# YOUR TASK
From the records below, give the number of lines that include the word "options". Add no other words.

# RECORDS PROVIDED
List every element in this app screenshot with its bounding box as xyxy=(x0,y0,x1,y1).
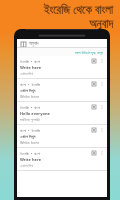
staticText: এখানে লিখ xyxy=(20,71,34,76)
button[interactable]: Bookmark xyxy=(91,81,97,87)
button[interactable]: More options xyxy=(99,150,105,156)
staticText: সকল ইতিহাস মুছে ফেলুন xyxy=(75,50,104,55)
staticText: Write here xyxy=(20,157,42,162)
button[interactable]: Bookmark xyxy=(91,58,97,64)
staticText: Write here xyxy=(20,140,40,145)
staticText: অনুবাদ xyxy=(89,19,113,30)
button[interactable]: Bookmark xyxy=(91,104,97,110)
staticText: ইংরেজি • বাংলা xyxy=(20,151,91,156)
button[interactable]: Bookmark xyxy=(91,127,97,133)
staticText: Write here xyxy=(20,94,40,99)
button[interactable]: ইংরেজি • বাংলা xyxy=(17,148,107,171)
staticText: বাংলা • ইংরেজি xyxy=(20,128,91,133)
button[interactable]: ইংরেজি • বাংলা xyxy=(17,102,107,125)
button[interactable]: Bookmark xyxy=(91,150,97,156)
staticText: এখানে লিখুন xyxy=(20,88,36,93)
staticText: বাংলা • ইংরেজি xyxy=(20,82,91,87)
staticText: সবাইকে শুভেচ্ছা xyxy=(20,117,40,122)
staticText: ইংরেজি • বাংলা xyxy=(20,59,91,64)
button[interactable]: ইংরেজি • বাংলা xyxy=(17,56,107,79)
button[interactable]: Menu xyxy=(20,41,26,47)
button[interactable]: বাংলা • ইংরেজি xyxy=(17,79,107,102)
staticText: Hello everyone xyxy=(20,111,50,116)
button[interactable]: More options xyxy=(99,127,105,133)
staticText: অনুবাদ xyxy=(29,41,39,46)
staticText: ইংরেজি • বাংলা xyxy=(20,105,91,110)
staticText: Write here xyxy=(20,65,42,70)
button[interactable]: More options xyxy=(99,58,105,64)
button[interactable]: More options xyxy=(99,81,105,87)
button[interactable]: More options xyxy=(99,104,105,110)
button[interactable]: বাংলা • ইংরেজি xyxy=(17,125,107,148)
staticText: ইংরেজি থেকে বাংলা xyxy=(43,2,113,18)
staticText: এখানে লিখ xyxy=(20,163,34,168)
staticText: এখানে লিখুন xyxy=(20,134,36,139)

# SOLUTION FOR THIS EXERCISE
5